╭─ Task data
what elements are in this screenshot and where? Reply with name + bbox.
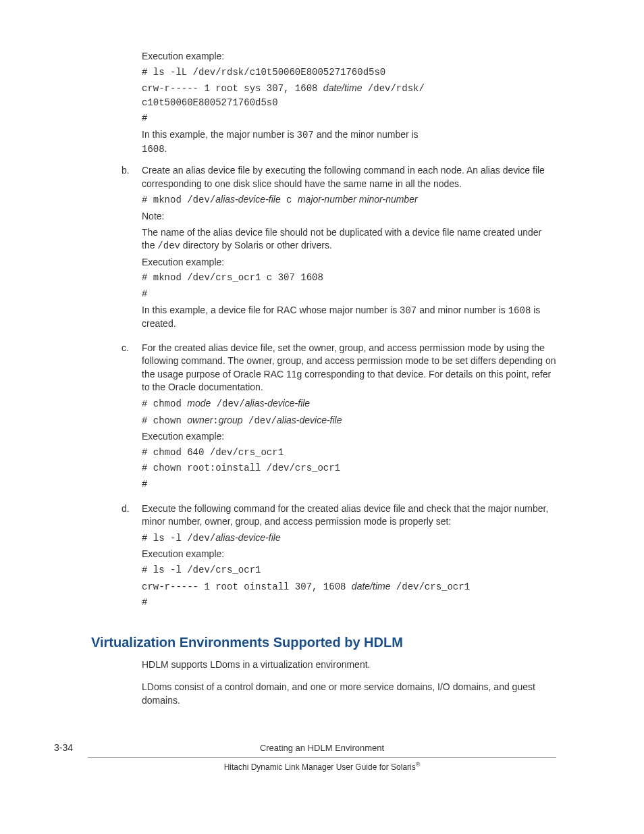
cmd-template: # mknod /dev/alias-device-file c major-n… <box>142 193 556 207</box>
exec-label: Execution example: <box>142 50 556 63</box>
code-inline: 307 <box>297 130 314 140</box>
step-b: b. Create an alias device file by execut… <box>122 164 556 334</box>
registered-mark: ® <box>416 761 421 768</box>
code-text: c10t50060E8005271760d5s0 <box>142 97 278 108</box>
list-body: Create an alias device file by executing… <box>142 164 556 334</box>
step-d: d. Execute the following command for the… <box>122 502 556 613</box>
code-text: c <box>281 194 298 205</box>
text: and minor number is <box>417 305 508 315</box>
section-para: HDLM supports LDoms in a virtualization … <box>142 658 556 672</box>
section-heading: Virtualization Environments Supported by… <box>91 633 556 652</box>
list-body: Execute the following command for the cr… <box>142 502 556 613</box>
list-marker: b. <box>122 164 142 334</box>
code-inline: 1608 <box>508 305 531 316</box>
step-c: c. For the created alias device file, se… <box>122 342 556 494</box>
text: directory by Solaris or other drivers. <box>180 240 332 251</box>
placeholder: major-number <box>298 194 356 205</box>
placeholder: alias-device-file <box>215 194 280 205</box>
code-inline: 307 <box>400 305 417 316</box>
text: In this example, a device file for RAC w… <box>142 305 400 315</box>
code-text: # mknod <box>142 194 187 205</box>
page-footer: 3-34 Creating an HDLM Environment Hitach… <box>54 741 590 773</box>
footer-title: Hitachi Dynamic Link Manager User Guide … <box>54 760 590 773</box>
exec-label: Execution example: <box>142 256 556 269</box>
cmd-template: # ls -l /dev/alias-device-file <box>142 531 556 546</box>
list-body: For the created alias device file, set t… <box>142 342 556 494</box>
list-marker: c. <box>122 342 142 494</box>
exec-label: Execution example: <box>142 430 556 444</box>
code-line: # chmod 640 /dev/crs_ocr1 <box>142 446 556 460</box>
prompt: # <box>142 288 556 301</box>
note-label: Note: <box>142 210 556 224</box>
step-a-exec-label: Execution example: # ls -lL /dev/rdsk/c1… <box>142 50 556 156</box>
code-line: # mknod /dev/crs_ocr1 c 307 1608 <box>142 271 556 285</box>
para: Create an alias device file by executing… <box>142 164 556 190</box>
section-para: LDoms consist of a control domain, and o… <box>142 681 556 707</box>
text: and the minor number is <box>314 129 419 140</box>
code-output: crw-r----- 1 root sys 307, 1608 date/tim… <box>142 82 556 109</box>
code-text: /dev/ <box>211 398 244 409</box>
code-text: /dev/rdsk/ <box>362 83 424 94</box>
note-text: The name of the alias device file should… <box>142 226 556 253</box>
placeholder-datetime: date/time <box>323 82 363 93</box>
summary-text: In this example, the major number is 307… <box>142 128 556 156</box>
para: Execute the following command for the cr… <box>142 502 556 529</box>
code-text: /dev/ <box>187 194 215 205</box>
prompt: # <box>142 596 556 610</box>
list-marker: d. <box>122 502 142 613</box>
placeholder: alias-device-file <box>277 415 342 425</box>
code-text: /dev/crs_ocr1 <box>390 581 470 592</box>
code-inline: 1608 <box>142 144 165 155</box>
footer-chapter: Creating an HDLM Environment <box>135 742 509 754</box>
footer-divider <box>88 757 556 758</box>
placeholder-datetime: date/time <box>352 581 391 592</box>
exec-label: Execution example: <box>142 548 556 561</box>
cmd-template-chown: # chown owner:group /dev/alias-device-fi… <box>142 414 556 428</box>
page-number: 3-34 <box>54 741 135 755</box>
code-text: /dev/ <box>243 415 277 426</box>
summary-text: In this example, a device file for RAC w… <box>142 304 556 331</box>
code-text: : <box>213 415 218 426</box>
text: In this example, the major number is <box>142 129 297 140</box>
cmd-template-chmod: # chmod mode /dev/alias-device-file <box>142 397 556 411</box>
code-text: /dev/ <box>187 533 215 544</box>
prompt: # <box>142 112 556 126</box>
placeholder: group <box>219 415 243 425</box>
text: . <box>165 143 167 154</box>
code-text: # ls -l <box>142 533 187 544</box>
placeholder: alias-device-file <box>245 398 310 409</box>
code-text: # chmod <box>142 398 187 409</box>
code-text: crw-r----- 1 root oinstall 307, 1608 <box>142 581 352 592</box>
placeholder: mode <box>187 398 211 409</box>
placeholder: owner <box>187 415 213 425</box>
code-inline: /dev <box>157 240 180 251</box>
code-output: crw-r----- 1 root oinstall 307, 1608 dat… <box>142 580 556 594</box>
code-line: # ls -lL /dev/rdsk/c10t50060E8005271760d… <box>142 66 556 80</box>
placeholder: alias-device-file <box>215 532 280 543</box>
placeholder: minor-number <box>359 194 418 205</box>
code-text: # chown <box>142 415 187 426</box>
para: For the created alias device file, set t… <box>142 342 556 394</box>
code-text: crw-r----- 1 root sys 307, 1608 <box>142 83 323 94</box>
code-line: # chown root:oinstall /dev/crs_ocr1 <box>142 462 556 475</box>
text: Hitachi Dynamic Link Manager User Guide … <box>224 762 416 772</box>
prompt: # <box>142 478 556 492</box>
code-line: # ls -l /dev/crs_ocr1 <box>142 564 556 577</box>
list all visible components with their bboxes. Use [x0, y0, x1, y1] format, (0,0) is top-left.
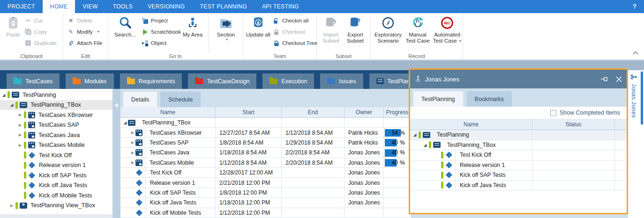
my-area-button[interactable]: My Area [180, 15, 206, 38]
horizontal-scrollbar[interactable] [0, 214, 112, 218]
tree-item[interactable]: Kick off Java Tests [0, 181, 112, 191]
scratchbook-button[interactable]: Scratchbook [141, 26, 181, 37]
tab-issues[interactable]: Issues [320, 73, 363, 89]
table-row[interactable]: Test Kick Off 12/28/2017 12:00 AM Jonas … [120, 168, 411, 178]
column-header-name[interactable]: Name [410, 119, 532, 130]
menu-versioning[interactable]: VERSIONING [140, 0, 192, 13]
exploratory-scenario-button[interactable]: Exploratory Scenario [374, 15, 403, 44]
tab-details[interactable]: Details [123, 92, 157, 107]
tree-item[interactable]: Release version 1 [0, 160, 112, 171]
collapse-ribbon-icon[interactable] [633, 51, 638, 56]
side-tab-jonas-jones[interactable]: Jonas Jones [630, 73, 637, 118]
panel-row[interactable]: Kick off SAP Tests [410, 170, 627, 181]
export-subset-button[interactable]: Export Subset [344, 15, 367, 44]
table-row[interactable]: Kick off SAP Tests 1/8/2018 12:00 PM Jon… [120, 188, 411, 198]
checkin-all-button[interactable]: Checkin all [272, 15, 317, 26]
tree-item-selected[interactable]: ◢TestPlanning_TBox [0, 100, 112, 110]
panel-tab-testplanning[interactable]: TestPlanning [413, 91, 463, 107]
help-icon[interactable]: ? [630, 0, 639, 13]
object-button[interactable]: Object [141, 37, 181, 49]
cut-button[interactable]: ✂Cut [24, 15, 57, 26]
panel-splitter[interactable] [112, 89, 120, 218]
attach-file-button[interactable]: Attach File [67, 37, 102, 49]
section-dropdown-icon[interactable] [225, 39, 228, 41]
manual-test-case-button[interactable]: Manual Test Case [404, 15, 432, 44]
expander-icon[interactable]: ▶ [17, 133, 23, 137]
automated-dropdown-icon[interactable] [459, 40, 462, 42]
checkout-button[interactable]: Checkout [272, 26, 317, 37]
tree-item[interactable]: Test Kick Off [0, 150, 112, 160]
panel-row[interactable]: Release version 1 [410, 160, 627, 171]
search-button[interactable]: Search... [112, 15, 138, 38]
tab-schedule[interactable]: Schedule [160, 92, 201, 107]
table-row[interactable]: ▶TestCases Mobile 1/12/2018 8:54 AM 2/20… [120, 158, 411, 168]
column-header-end[interactable]: End [282, 107, 344, 117]
panel-row[interactable]: Test Kick Off [410, 150, 627, 160]
column-header-owner[interactable]: Owner [344, 107, 384, 117]
tree-item[interactable]: Kick off SAP Tests [0, 170, 112, 181]
tree-item[interactable]: Kick off Mobile Tests [0, 190, 112, 201]
menu-home[interactable]: HOME [43, 0, 75, 13]
expander-icon[interactable]: ▶ [17, 123, 23, 127]
expander-icon[interactable]: ▶ [130, 131, 135, 135]
panel-tab-bookmarks[interactable]: Bookmarks [467, 91, 512, 107]
modify-button[interactable]: ✎Modify [67, 26, 102, 37]
tree-item[interactable]: ◢TestPlanning [0, 90, 112, 100]
close-icon[interactable] [616, 76, 622, 82]
expander-icon[interactable]: ▶ [130, 160, 135, 165]
expander-icon[interactable]: ◢ [412, 132, 418, 137]
expander-icon[interactable]: ▶ [9, 203, 15, 208]
table-row[interactable]: ▶TestCases SAP 1/8/2018 8:54 AM 1/29/201… [120, 138, 411, 148]
paste-button[interactable]: Paste [3, 15, 23, 38]
tree-item[interactable]: ▶TestCases Java [0, 130, 112, 140]
menu-api-testing[interactable]: API TESTING [255, 0, 307, 13]
show-completed-checkbox[interactable] [550, 110, 556, 116]
tab-requirements[interactable]: Requirements [120, 73, 182, 89]
update-all-button[interactable]: Update all [246, 15, 270, 38]
panel-header[interactable]: Jonas Jones [410, 70, 627, 88]
panel-row[interactable]: ◢TestPlanning [410, 130, 627, 140]
column-header-name[interactable]: Name [120, 107, 216, 117]
table-row[interactable]: ◢TestPlanning_TBox [120, 118, 411, 128]
panel-row[interactable]: Kick off Java Tests [410, 181, 627, 191]
expander-icon[interactable]: ▶ [17, 143, 23, 147]
tab-testcases[interactable]: TestCases [7, 73, 60, 89]
table-row[interactable]: ▶TestCases XBrowser 12/27/2017 8:54 AM 1… [120, 128, 411, 138]
tree-item[interactable]: ▶TestCases Mobile [0, 140, 112, 151]
expander-icon[interactable]: ▶ [17, 113, 23, 117]
tree-item[interactable]: ▶TestPlanning View_TBox [0, 201, 112, 211]
project-button[interactable]: Project [141, 15, 181, 26]
collapse-panel-icon[interactable] [115, 103, 118, 108]
menu-test-planning[interactable]: TEST PLANNING [193, 0, 255, 13]
duplicate-button[interactable]: Duplicate [24, 37, 57, 49]
panel-row[interactable]: ◢TestPlanning_TBox [410, 140, 627, 151]
menu-tools[interactable]: TOOLS [105, 0, 140, 13]
expander-icon[interactable]: ▶ [130, 151, 135, 155]
column-header-start[interactable]: Start [216, 107, 282, 117]
tree-item[interactable]: ▶TestCases XBrowser [0, 110, 112, 120]
expander-icon[interactable]: ◢ [422, 143, 428, 147]
expander-icon[interactable]: ◢ [122, 120, 128, 125]
tree-item[interactable]: ▶TestCases SAP [0, 120, 112, 131]
expander-icon[interactable]: ◢ [9, 102, 15, 107]
column-header-status[interactable]: Status [532, 119, 615, 130]
section-button[interactable]: Section [212, 15, 240, 41]
import-subset-button[interactable]: Import Subset [320, 15, 342, 44]
table-row[interactable]: Release version 1 2/21/2018 12:00 PM Jon… [120, 178, 411, 188]
expander-icon[interactable]: ▶ [130, 140, 135, 145]
expander-icon[interactable]: ◢ [1, 93, 7, 97]
tab-execution[interactable]: Execution [262, 73, 314, 89]
tab-modules[interactable]: Modules [66, 73, 113, 89]
table-row[interactable]: Kick off Mobile Tests 1/12/2018 12:00 PM [120, 208, 411, 218]
checkout-tree-button[interactable]: Checkout Tree [272, 37, 317, 49]
table-row[interactable]: ▶TestCases Java 1/18/2018 8:54 AM 2/2/20… [120, 148, 411, 158]
delete-button[interactable]: ✖Delete [67, 15, 102, 26]
column-header-progress[interactable]: Progress [384, 107, 411, 117]
pin-icon[interactable] [601, 76, 608, 82]
menu-view[interactable]: VIEW [75, 0, 105, 13]
tab-testcasedesign[interactable]: TestCaseDesign [188, 73, 256, 89]
copy-button[interactable]: Copy [24, 26, 57, 37]
automated-test-case-button[interactable]: REC Automated Test Case [433, 15, 462, 44]
modify-dropdown-icon[interactable] [97, 31, 100, 33]
menu-project[interactable]: PROJECT [0, 0, 43, 13]
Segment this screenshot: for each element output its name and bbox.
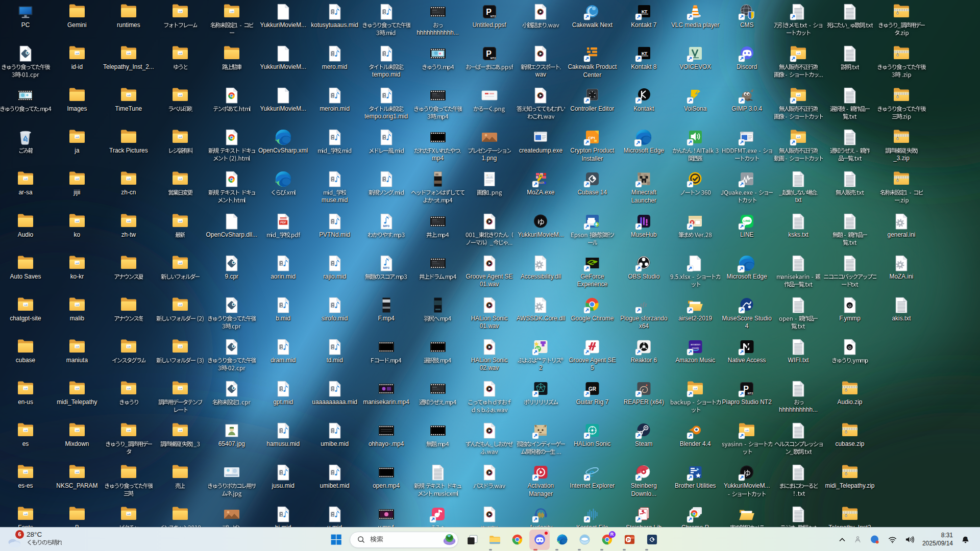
svg-text:P: P (627, 537, 630, 542)
svg-text:z: z (967, 536, 969, 539)
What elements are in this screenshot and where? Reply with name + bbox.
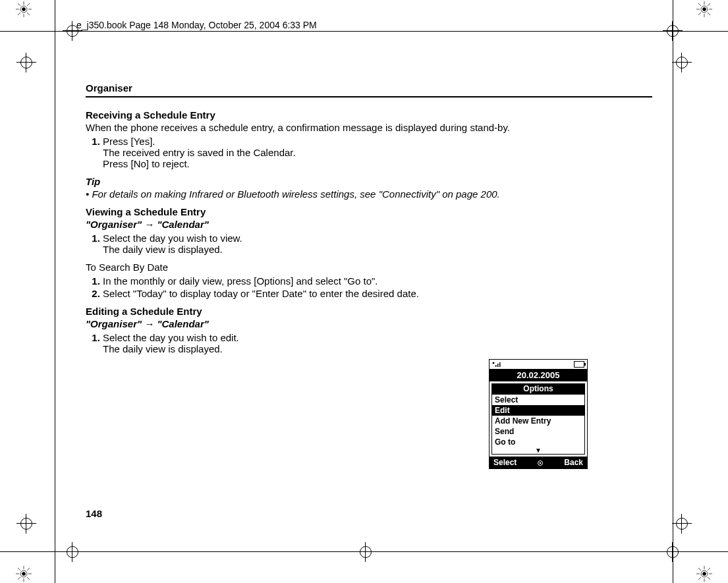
- step-item: Select the day you wish to edit. The dai…: [103, 332, 520, 354]
- phone-options-list: Select Edit Add New Entry Send Go to ▼: [491, 394, 585, 455]
- phone-option-add-new-entry[interactable]: Add New Entry: [492, 416, 584, 426]
- svg-line-6: [18, 3, 20, 6]
- section-title: Organiser: [86, 82, 652, 94]
- step-text: Press [Yes].: [103, 136, 155, 147]
- heading-editing: Editing a Schedule Entry: [86, 306, 520, 317]
- svg-point-1: [22, 8, 26, 11]
- crosshair-icon: [356, 542, 376, 562]
- svg-line-9: [18, 13, 20, 15]
- step-item: In the monthly or daily view, press [Opt…: [103, 275, 520, 287]
- battery-icon: [574, 361, 584, 368]
- step-text: Select the day you wish to edit.: [103, 332, 239, 343]
- step-text: Select the day you wish to view.: [103, 233, 242, 244]
- svg-line-29: [18, 577, 20, 580]
- phone-status-bar: [490, 360, 587, 369]
- svg-line-7: [27, 13, 30, 15]
- heading-viewing: Viewing a Schedule Entry: [86, 206, 520, 217]
- step-sub: Press [No] to reject.: [103, 158, 520, 169]
- registration-mark-icon: [696, 1, 712, 17]
- svg-line-27: [27, 577, 30, 580]
- svg-line-17: [708, 13, 710, 15]
- svg-point-21: [22, 572, 26, 576]
- step-sub: The daily view is displayed.: [103, 244, 520, 255]
- svg-line-19: [698, 13, 701, 15]
- step-sub: The daily view is displayed.: [103, 343, 520, 354]
- phone-date: 20.02.2005: [490, 369, 587, 381]
- svg-line-26: [18, 568, 20, 570]
- page-number: 148: [86, 508, 102, 519]
- phone-menu-title: Options: [491, 383, 585, 394]
- registration-mark-icon: [16, 566, 32, 582]
- crosshair-icon: [672, 514, 692, 534]
- softkey-left[interactable]: Select: [493, 458, 517, 467]
- svg-point-45: [540, 462, 541, 464]
- tip-body: • For details on making Infrared or Blue…: [86, 188, 520, 200]
- crosshair-icon: [63, 542, 82, 562]
- heading-receiving: Receiving a Schedule Entry: [86, 109, 520, 121]
- step-item: Select the day you wish to view. The dai…: [103, 233, 520, 255]
- step-text: In the monthly or daily view, press [Opt…: [103, 275, 378, 287]
- svg-line-18: [708, 3, 710, 6]
- file-header: e_j350.book Page 148 Monday, October 25,…: [76, 20, 317, 30]
- step-item: Press [Yes]. The received entry is saved…: [103, 136, 520, 169]
- phone-option-edit[interactable]: Edit: [492, 405, 584, 416]
- registration-mark-icon: [16, 1, 32, 17]
- svg-line-36: [698, 568, 701, 570]
- step-sub: The received entry is saved in the Calen…: [103, 147, 520, 158]
- svg-line-16: [698, 3, 701, 6]
- crosshair-icon: [16, 514, 36, 534]
- horizontal-rule: [86, 96, 652, 97]
- svg-line-39: [698, 577, 701, 580]
- phone-option-go-to[interactable]: Go to: [492, 437, 584, 447]
- svg-line-37: [708, 577, 710, 580]
- paragraph: When the phone receives a schedule entry…: [86, 122, 520, 133]
- chevron-down-icon: ▼: [492, 447, 584, 454]
- phone-option-select[interactable]: Select: [492, 395, 584, 405]
- step-item: Select "Today" to display today or "Ente…: [103, 288, 520, 299]
- crosshair-icon: [663, 21, 683, 41]
- svg-point-31: [703, 572, 706, 576]
- svg-point-40: [493, 362, 495, 364]
- svg-line-28: [27, 568, 30, 570]
- svg-rect-42: [497, 364, 499, 367]
- signal-icon: [492, 361, 504, 369]
- registration-mark-icon: [696, 566, 712, 582]
- softkey-right[interactable]: Back: [564, 458, 583, 467]
- tip-heading: Tip: [86, 176, 520, 187]
- svg-line-38: [708, 568, 710, 570]
- nav-path: "Organiser" → "Calendar": [86, 219, 520, 230]
- step-text: Select "Today" to display today or "Ente…: [103, 288, 419, 299]
- crosshair-icon: [663, 542, 683, 562]
- crosshair-icon: [672, 53, 692, 72]
- svg-rect-43: [499, 362, 501, 367]
- nav-path: "Organiser" → "Calendar": [86, 318, 520, 329]
- sub-heading: To Search By Date: [86, 262, 520, 273]
- crosshair-icon: [16, 53, 36, 72]
- svg-line-8: [27, 3, 30, 6]
- svg-rect-41: [495, 365, 497, 367]
- nav-center-icon[interactable]: [537, 459, 544, 466]
- svg-point-11: [703, 8, 706, 11]
- phone-screenshot: 20.02.2005 Options Select Edit Add New E…: [489, 359, 588, 469]
- phone-option-send[interactable]: Send: [492, 426, 584, 437]
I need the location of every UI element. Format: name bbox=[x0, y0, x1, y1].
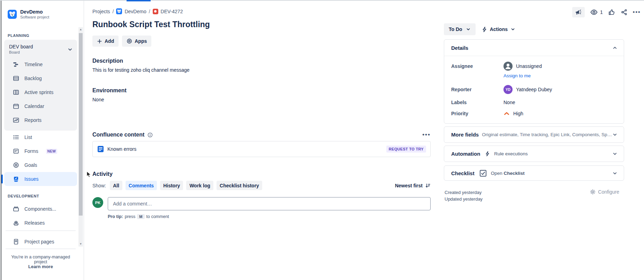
╰─
Assigned task:
Search the records for lines holding the word "Link", then copy each line you find.

Written solution:
footer-title: Hitachi Dynamic Link Manager User Guide … <box>54 760 590 773</box>
text: Hitachi Dynamic Link Manager User Guide … <box>224 762 416 772</box>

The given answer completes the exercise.